With a worm gear, sliding motion is the only transfer of power. As the worm slides across the tooth of the wheel, it gradually rubs off the lubricant film, until there is absolutely no lubricant film left, and for that reason, the worm rubs at the metal of the wheel in a boundary lubrication regime. When the worm surface leaves the wheel surface, it picks up more lubricant, and starts the procedure over again on the next revolution.
The rolling friction on a typical gear tooth requires little in the way of lubricant film to fill in the spaces and separate both components. Because sliding occurs on either part of the apparatus tooth apex, a slightly higher viscosity of lubricant than is usually strictly necessary for rolling wear must overcome that load. The sliding takes place at a comparatively low velocity.
The worm on a worm set gear turns, even though turning, it crushes against the strain that’s imposed on the wheel. The only way to avoid the worm from touching the wheel is to possess a film thickness large enough never to have the whole tooth surface area wiped off before that area of the worm is out of the load zone.
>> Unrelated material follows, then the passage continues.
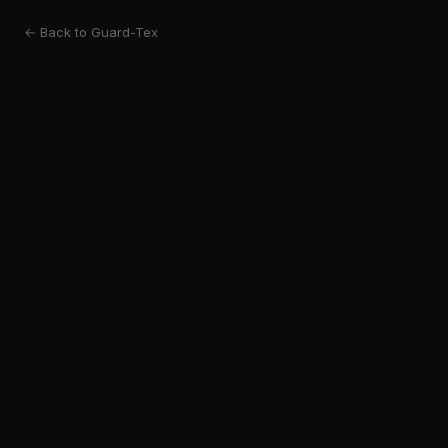
← Back to Guard-Tex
This scenario requires a special sort of lubricant. Not just will it should be a relatively high viscosity lubricant (and the bigger the strain or temperature, the bigger the viscosity must be), it will need to have some way to greatly help conquer the sliding condition present.
Read The Right Way to Lubricate Worm Gears for more information on this topic.
Custom Worm Gears
Worm Gears are right angle drives providing large swiftness ratios on comparatively short center distances from 1/4” to 11”. When correctly installed and lubricated they function as quietist and smoothest running type of gearing. Due to the high ratios feasible with worm gearing, optimum speed reduction can be accomplished in much less space than many other types of gearing. Worm and worm gears are powered by non-intersecting shafts at 90° angles.
EFFICIENCY of worm gear drives depends to a large extent on the helix position of the worm. Multiple thread worms and gears with higher helix position prove 25% to 50% more efficient than single thread worms. The mesh or engagement of worms with worm gears produces a sliding action leading to considerable friction and higher loss of efficiency beyond other types of gearing. The usage of hardened and ground worm swith bronze worm gears raises efficiency.
LUBRICATION can be an essential factor to improve performance in worm gearing. Worm gear action generates considerable heat, decreasing efficiency. The amount of power transmitted at a given temperature boosts as the performance of the gearing improves. Proper lubrication enhances effectiveness by reducing friction and temperature.
RATIOS of worm equipment sets are determined by dividing the number of teeth in the gear by the amount of threads. Thus solitary threads yield higher ratios than multiple threads. All Ever-Power. worm gear pieces can be found with either left or right hands threads. Ever-Power. worm gear sets are offered with Single, Dual, Triple and Qua-druple Threads.
SAFETY PROVISION: Worm gearing should not be used as a locking mechanism to carry heavy weights where reversing actions could cause harm or injury. In applications where potential harm is nonexistent and self-locking is desired against backward rotation then use of a single thread worm with a minimal helix angle immediately locks the worm gear drive against backward rotation.
Materials recommended for worms is hardened steel and bronze for worm gears. However, depending on the application unhardened steel worms operate adequately and more economically with cast iron worm gears at 50% horsepower ratings. In addition to steel and hardenedsteel, worms are available in stainless, aluminium, bronze and nylon; worm gears are available in steel, hardened metal, stainless, light weight aluminum, nylon and non-metallic (phenolic).
Ever-Power also sells gear tooth measuring products called Ever-Power! Gear Gages decrease mistakes, save time and money when identifying and buying gears. These pitch templates can be found in nine sets to recognize all the standard pitch sizes: Diametral Pitch “DP”, Circular Pitch “CP”, External Involute Splines, Metric Module “MOD”, Stub Tooth, Great Pitches, Coarse Pitches and Uncommon Pitches. Make reference to the section on GEAR GAGES for catalog numbers when ordering.